1. test-runner-app.ts - This is the file where you will add your test cases.

2. array-utils.ts - This is the file where you will define and export each of the functions from part 1.

**2.1 Honor Code**

** Special honor code rule for this assignment!** You are only allowed to use capabilities we've talked about in class. Specifically, you are not allowed to use any built-in methods of an array. You are not supposed to know what the preceding sentence means at this point in the semester, but if you attempt to find solutions to these functions on-line it is likely they will involve concepts we have not discussed in class yet. As such, as long as you only make use of capabilities we

Add the following honor code header, and fill in your name and ONYEN, in both of the files: test-runner-app.ts and array-utils.ts:

/* * * Author: * * ONYEN: * * UNC Honor Pledge: I certify that no unauthorized assistance has been received * or given in the completion of this work. I certify that I understand and * could now rewrite on my own, without assistance from course staff, * the problem set code I am submitting. */

**2.3 Implement the count Function**

You will notice in test-runner-app.ts that the test cases provided as examples in the worksheet of Part 1 have been turned into actual test cases in the main function.

Additionally, in array-utils.ts, you'll notice we have defined and exported a skeleton count function for you. Your first task is to implement a version of the **count **function given the description in part 1.1.

Once you are passing all cases in your development environment and believe you have a working implementation of the count function, publish your project and submit for grading. You should pass the tests for count before continuing forward.

**2.4 Implement the max function**

Now you're ready to work on the max function!

**Step 1)** Begin in **array-utils.ts** by defining and exporting a max function with a skeleton implementation. Remember, a skeleton implementation of a function is a correct declaration whose body simply returns a dummy value of the correct return type.

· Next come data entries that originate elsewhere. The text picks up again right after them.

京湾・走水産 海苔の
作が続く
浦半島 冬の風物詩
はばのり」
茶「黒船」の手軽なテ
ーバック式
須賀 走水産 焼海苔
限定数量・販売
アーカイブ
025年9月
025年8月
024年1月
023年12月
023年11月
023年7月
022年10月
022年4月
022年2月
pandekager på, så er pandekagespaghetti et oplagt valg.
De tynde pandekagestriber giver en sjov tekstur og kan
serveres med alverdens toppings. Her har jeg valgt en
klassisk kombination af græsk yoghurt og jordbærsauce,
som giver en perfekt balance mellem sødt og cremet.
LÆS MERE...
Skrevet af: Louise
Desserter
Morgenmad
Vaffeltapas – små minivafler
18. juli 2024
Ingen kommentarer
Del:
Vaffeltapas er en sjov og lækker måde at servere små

**Step 2)** Switch back over to **test-runner-app.ts. **Import your max function so that you can call it from this file. Add the test cases you wrote out by hand in the Part 1 worksheet for the **max** function. Refer to **count**'s test cases for inspiration.

**Step 3)** Now switch back to **array-utils.ts** and work on implementing a correct max function as per its description in Part 1.2. Once you have your test cases passing, try submitting to the autograder. If the autograder is failing on either use or edge cases, you should try to think of additional use or edge cases to test in your main function.

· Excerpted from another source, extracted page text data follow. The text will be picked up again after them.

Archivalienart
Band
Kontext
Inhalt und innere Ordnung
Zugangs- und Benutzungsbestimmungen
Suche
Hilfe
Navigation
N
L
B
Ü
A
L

**2.5 Implement the remaining functions**

For each of the remaining functions in parts 1.3 through 1.9, follow the three steps above.

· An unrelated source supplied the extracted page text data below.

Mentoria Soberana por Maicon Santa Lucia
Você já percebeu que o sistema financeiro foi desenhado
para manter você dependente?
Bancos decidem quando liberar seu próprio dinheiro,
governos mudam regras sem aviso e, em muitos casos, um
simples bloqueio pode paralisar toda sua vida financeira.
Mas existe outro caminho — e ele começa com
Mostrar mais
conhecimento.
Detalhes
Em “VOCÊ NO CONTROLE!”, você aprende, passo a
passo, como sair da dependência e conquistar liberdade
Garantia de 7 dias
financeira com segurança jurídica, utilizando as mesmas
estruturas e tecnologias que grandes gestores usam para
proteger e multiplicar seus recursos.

Note that for parts 1.3 through 1.5 the functions return booleans. To write a test for a boolean function, update your import statement in test-runner-app.ts to include the testBoolean function:

import { testNumber, testBoolean, testArray } from "./test-util";

Note that for any function that returns an array (for example, the cycle function) you will need to call the testArray function rather than the testNumber function to test your actual returned values against your expected return values.